Work instructions. Only the lines from the start of the entries up to and including the line with "ďalšie naše služby, ako napríklad" should be written out, exactly as they stand.

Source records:
◇ ◇ ◇ ◇

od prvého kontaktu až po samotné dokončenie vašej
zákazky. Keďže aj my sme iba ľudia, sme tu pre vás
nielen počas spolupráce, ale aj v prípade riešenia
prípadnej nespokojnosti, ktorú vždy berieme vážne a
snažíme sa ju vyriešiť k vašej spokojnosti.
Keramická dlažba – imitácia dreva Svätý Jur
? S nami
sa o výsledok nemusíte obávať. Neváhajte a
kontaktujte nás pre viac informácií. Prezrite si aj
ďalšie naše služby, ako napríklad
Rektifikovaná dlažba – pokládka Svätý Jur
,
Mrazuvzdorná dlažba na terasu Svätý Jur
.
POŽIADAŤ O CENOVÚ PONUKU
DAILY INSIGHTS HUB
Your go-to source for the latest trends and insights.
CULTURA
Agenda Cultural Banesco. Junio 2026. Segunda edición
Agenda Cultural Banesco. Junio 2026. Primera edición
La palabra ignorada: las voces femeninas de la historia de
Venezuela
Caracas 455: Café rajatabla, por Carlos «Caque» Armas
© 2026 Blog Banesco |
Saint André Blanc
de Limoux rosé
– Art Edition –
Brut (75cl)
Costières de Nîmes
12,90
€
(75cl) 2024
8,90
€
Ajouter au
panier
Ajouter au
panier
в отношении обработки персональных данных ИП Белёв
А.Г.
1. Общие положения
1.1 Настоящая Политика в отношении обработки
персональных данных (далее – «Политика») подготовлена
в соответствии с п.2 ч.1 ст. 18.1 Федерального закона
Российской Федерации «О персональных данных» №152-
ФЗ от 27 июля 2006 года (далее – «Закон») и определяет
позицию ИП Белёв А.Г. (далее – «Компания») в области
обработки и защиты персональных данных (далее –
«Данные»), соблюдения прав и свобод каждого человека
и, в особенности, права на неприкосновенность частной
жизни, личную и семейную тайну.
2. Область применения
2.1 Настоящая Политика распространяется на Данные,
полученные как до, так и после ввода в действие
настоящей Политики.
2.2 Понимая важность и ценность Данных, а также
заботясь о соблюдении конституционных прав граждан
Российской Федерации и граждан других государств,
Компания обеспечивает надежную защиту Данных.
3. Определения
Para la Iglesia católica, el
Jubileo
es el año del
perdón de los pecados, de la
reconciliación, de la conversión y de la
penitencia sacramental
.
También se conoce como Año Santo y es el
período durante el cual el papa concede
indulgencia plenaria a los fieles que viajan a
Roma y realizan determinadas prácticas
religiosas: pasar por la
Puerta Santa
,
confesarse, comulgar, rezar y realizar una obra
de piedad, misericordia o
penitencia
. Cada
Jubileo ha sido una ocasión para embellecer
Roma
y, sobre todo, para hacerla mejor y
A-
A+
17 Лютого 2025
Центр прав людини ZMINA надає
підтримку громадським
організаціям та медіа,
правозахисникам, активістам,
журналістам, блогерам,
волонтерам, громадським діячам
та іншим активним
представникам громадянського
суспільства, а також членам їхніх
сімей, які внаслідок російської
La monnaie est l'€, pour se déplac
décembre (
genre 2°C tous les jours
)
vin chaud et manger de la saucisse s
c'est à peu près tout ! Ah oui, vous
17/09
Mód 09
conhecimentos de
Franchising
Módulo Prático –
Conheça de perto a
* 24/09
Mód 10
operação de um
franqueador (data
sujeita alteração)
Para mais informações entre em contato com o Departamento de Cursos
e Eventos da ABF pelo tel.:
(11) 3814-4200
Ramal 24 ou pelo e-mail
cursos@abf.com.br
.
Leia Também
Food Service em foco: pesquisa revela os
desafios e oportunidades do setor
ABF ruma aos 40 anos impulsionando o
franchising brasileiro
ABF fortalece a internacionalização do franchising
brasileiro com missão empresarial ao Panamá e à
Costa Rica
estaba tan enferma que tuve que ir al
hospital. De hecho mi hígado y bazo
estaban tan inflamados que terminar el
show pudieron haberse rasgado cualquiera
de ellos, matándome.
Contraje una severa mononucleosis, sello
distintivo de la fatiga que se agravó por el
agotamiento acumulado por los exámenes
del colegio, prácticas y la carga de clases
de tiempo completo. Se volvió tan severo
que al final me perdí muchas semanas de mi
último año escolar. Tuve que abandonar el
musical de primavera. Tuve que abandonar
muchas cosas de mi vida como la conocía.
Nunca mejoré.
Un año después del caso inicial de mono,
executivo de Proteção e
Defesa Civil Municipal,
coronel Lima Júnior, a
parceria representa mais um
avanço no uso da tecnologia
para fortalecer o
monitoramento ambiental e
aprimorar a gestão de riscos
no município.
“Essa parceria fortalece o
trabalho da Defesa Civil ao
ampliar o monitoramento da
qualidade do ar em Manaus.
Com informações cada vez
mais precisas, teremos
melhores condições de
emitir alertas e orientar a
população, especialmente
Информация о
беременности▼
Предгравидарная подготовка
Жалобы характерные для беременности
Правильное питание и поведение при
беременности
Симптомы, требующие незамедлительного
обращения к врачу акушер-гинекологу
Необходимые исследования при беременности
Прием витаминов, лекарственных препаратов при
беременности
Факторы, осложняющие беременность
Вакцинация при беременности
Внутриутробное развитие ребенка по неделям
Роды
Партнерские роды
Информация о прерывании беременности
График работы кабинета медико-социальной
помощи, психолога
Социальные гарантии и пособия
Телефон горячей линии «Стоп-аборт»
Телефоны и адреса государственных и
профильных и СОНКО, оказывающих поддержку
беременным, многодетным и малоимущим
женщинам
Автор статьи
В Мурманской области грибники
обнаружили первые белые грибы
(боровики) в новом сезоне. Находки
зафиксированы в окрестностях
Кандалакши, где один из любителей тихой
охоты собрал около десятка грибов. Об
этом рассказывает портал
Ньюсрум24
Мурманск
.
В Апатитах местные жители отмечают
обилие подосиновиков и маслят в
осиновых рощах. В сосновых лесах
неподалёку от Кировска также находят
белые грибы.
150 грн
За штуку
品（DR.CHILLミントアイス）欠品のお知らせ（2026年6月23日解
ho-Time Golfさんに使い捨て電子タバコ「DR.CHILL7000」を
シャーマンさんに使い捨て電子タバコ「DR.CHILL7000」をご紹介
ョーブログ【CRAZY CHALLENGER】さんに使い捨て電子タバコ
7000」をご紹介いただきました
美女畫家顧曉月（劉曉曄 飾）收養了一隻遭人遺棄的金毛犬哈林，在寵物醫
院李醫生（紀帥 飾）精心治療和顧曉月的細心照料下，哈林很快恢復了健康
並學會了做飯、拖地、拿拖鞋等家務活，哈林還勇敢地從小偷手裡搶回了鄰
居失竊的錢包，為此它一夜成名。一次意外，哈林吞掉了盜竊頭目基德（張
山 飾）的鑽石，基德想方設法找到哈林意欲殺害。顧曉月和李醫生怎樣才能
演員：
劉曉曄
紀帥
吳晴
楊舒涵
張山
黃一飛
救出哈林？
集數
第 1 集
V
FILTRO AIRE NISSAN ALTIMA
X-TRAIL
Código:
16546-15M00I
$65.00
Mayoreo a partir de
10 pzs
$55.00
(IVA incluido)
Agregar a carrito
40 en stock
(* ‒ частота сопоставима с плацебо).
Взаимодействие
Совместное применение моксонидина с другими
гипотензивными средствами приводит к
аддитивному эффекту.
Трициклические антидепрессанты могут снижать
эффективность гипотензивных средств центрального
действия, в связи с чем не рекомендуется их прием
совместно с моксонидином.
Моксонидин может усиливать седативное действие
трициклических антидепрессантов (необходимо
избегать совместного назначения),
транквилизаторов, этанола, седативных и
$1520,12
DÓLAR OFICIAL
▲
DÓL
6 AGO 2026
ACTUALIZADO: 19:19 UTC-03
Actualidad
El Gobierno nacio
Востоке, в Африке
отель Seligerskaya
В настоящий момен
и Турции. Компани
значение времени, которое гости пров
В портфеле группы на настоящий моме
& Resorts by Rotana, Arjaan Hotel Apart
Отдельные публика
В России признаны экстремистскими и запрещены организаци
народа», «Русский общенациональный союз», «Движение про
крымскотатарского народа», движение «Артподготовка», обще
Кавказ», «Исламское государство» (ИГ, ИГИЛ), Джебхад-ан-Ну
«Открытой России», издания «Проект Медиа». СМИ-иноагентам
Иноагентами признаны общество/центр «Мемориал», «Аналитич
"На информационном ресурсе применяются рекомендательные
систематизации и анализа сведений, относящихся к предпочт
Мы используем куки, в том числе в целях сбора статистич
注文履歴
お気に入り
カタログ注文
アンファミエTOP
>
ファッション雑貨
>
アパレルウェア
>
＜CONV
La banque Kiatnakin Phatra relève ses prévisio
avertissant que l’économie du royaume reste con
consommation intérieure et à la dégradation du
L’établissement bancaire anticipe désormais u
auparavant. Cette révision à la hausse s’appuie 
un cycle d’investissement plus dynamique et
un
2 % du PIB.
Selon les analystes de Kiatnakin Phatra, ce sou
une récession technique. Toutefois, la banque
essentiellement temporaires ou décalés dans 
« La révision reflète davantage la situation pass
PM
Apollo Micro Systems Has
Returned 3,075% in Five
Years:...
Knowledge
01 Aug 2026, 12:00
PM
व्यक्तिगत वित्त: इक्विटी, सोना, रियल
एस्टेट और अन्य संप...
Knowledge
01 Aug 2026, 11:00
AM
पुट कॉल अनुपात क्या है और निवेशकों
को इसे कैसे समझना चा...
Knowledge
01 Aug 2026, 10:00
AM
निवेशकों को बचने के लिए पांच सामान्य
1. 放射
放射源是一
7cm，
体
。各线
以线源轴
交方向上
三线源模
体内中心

◇ ◇ ◇ ◇

Reply to the task.
od prvého kontaktu až po samotné dokončenie vašej
zákazky. Keďže aj my sme iba ľudia, sme tu pre vás
nielen počas spolupráce, ale aj v prípade riešenia
prípadnej nespokojnosti, ktorú vždy berieme vážne a
snažíme sa ju vyriešiť k vašej spokojnosti.
Keramická dlažba – imitácia dreva Svätý Jur
? S nami
sa o výsledok nemusíte obávať. Neváhajte a
kontaktujte nás pre viac informácií. Prezrite si aj
ďalšie naše služby, ako napríklad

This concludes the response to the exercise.